Weighted $L^2$ space where $\int_{\mathbb{R}^n}\langle x\rangle ^\delta |u|^2\, dx<\infty $, and the Laplacian

Question

Let $\Delta$ denote the Laplacian on $\mathbb{R}^n,$ and define the weighted $L^2$ space $$L^{2,\delta}=\left\lbrace u:\mathbb{R}^n\rightarrow\mathbb{C}: \int\limits_{\mathbb{R}^n}\langle x\rangle ^\delta |u|^2\, dx<\infty\right\rbrace,$$ where $\langle x\rangle=(1+|x|^2)^{1/2}.$ In some sense, they're sort of like Sobolev spaces, but they explicitly track spatial growth/decay instead of frequency growth/decay. I am wondering about mapping properties $\Delta:L^{2,\delta_1}\rightarrow L^{2,\delta_2}.$ My guess is that for any $\delta,$ $\Delta:L^{2,\delta}\rightarrow L^{2,\delta+2}.$ This guess is due to the fact that the Laplacian is a second order elliptic operator, so it satisfies elliptic regularity hypotheses, but one would replace the regularity changes with the analogous weightings. However, I have not been able to show it. My intuition is that one can utilize some argument rooted in combining elliptic regularity with the asymptotics of the fundamental solution of Poisson's equation, but I have not made much progress on that end.

Answer 1

As in the comments, the "only natural" definition of $\Delta f$ for some continuous functions takes you out of the class of functions; e.g. $\frac{d^2}{dx^2}\max(x,0)= \delta_0$.

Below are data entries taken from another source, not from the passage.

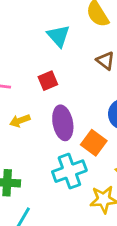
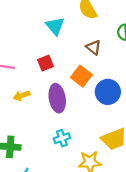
orange square: (94, 143) -> (81, 76), moved
cyan cross: (69, 171) -> (62, 138), size x0.6

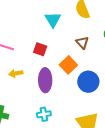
red square: (46, 63) -> (40, 49), turned 32

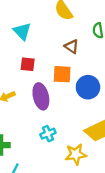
cyan triangle: (53, 20) -> (22, 31), moved
orange square: (68, 65) -> (62, 74), turned -30

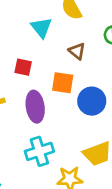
cyan triangle: (22, 31) -> (41, 28), moved
cyan cross: (48, 134) -> (39, 151), size x1.5

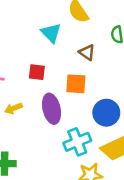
blue circle: (92, 101) -> (106, 113), moved
cyan cross: (39, 151) -> (77, 142), moved

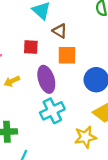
brown triangle: (87, 52) -> (60, 31), moved
cyan cross: (77, 142) -> (52, 111), moved

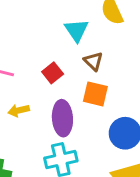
red square: (31, 47) -> (53, 73), turned 35

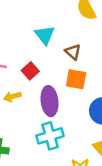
cyan triangle: (76, 30) -> (45, 35), moved
red square: (53, 73) -> (30, 71), moved

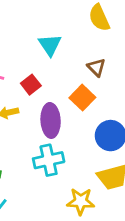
brown triangle: (73, 52) -> (96, 67), moved
orange square: (76, 79) -> (82, 98), turned 30

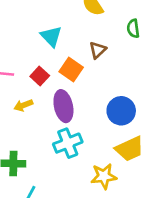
brown triangle: (96, 67) -> (98, 50), turned 42
orange square: (82, 98) -> (71, 69), moved

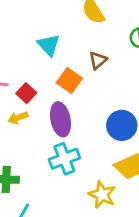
red square: (40, 76) -> (26, 93), moved
yellow star: (104, 176) -> (102, 195), turned 30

Even if you assume that $\Delta f$ is a function, you have to deal with large oscillations, and/or the fact that you are not controlling spatial growth at small scales (really, another manifestation of large frequencies).

Example due to no spatial control: well known fact- $f(x) =\frac1{|x|^{1/4}\langle x\rangle^{100}} \in L^2(\mathbb R) = L^{2,0}(\mathbb R)$. Differentiate twice and the singularity at zero is now $\sim \frac1{|x|^{2+1/4}}$ which is not in any $L^{2,\delta}$, $\delta\in\mathbb R$.

Smooth example due to no frequency control: $f(x) = \sin( e^{x})\in C^\infty\cap L^\infty \subset L^{2,-2}(\mathbb R)$, with $$ \sin(e^x)''=e^x\Big(\cos(e^x) -e^x \sin(e^x)\Big)$$ and when $|\sin(e^x)| > 1/2$, $|\cos(e^x)|<1/2$, so $$ |\sin(e^x)''|^2 \ge e^{2x}\left(e^{x}|\sin(e^x)|-\frac12\right)^2$$ Further restricting to e.g. $x>10$, $$e^x|\sin e^x|-\frac12>e^{x/2}2 |\sin e^x|-\frac12 > e^{x/2}-1 > 1$$

Since $$|\sin(e^x)| > 1/2 \iff e^x \in \left(\frac\pi6 + 2\pi n,\ \frac{5\pi}6+2\pi n\right),\ n\ge 0 \\ \iff x \in \left(\log\Big(\frac\pi6 + 2\pi n\Big),\ \log\Big(\frac{5\pi}6+2\pi n\Big)\right),\ n\ge 0.$$ Each $n$th interval is a region of size (mean value theorem) $$ \log\Big(\frac{5\pi}6+2\pi n\Big) - \log\Big(\frac\pi6 + 2\pi n\Big) \ge \frac{2\pi}3 \frac1{\frac{5\pi}6+2\pi n}\ge \frac1{1000n}$$ on which $$ \langle x\rangle^{\delta}|\sin(e^x)''|^2 \ge \langle \log(\frac\pi6+2\pi n)\rangle^\delta e^{2\log(\frac\pi6+2\pi n)}\ge C_\delta \langle \log n \rangle^\delta n^2$$ It easily follows $\sin(e^x)'' \notin L^{2,\delta}$ for any $\delta\in\mathbb R$.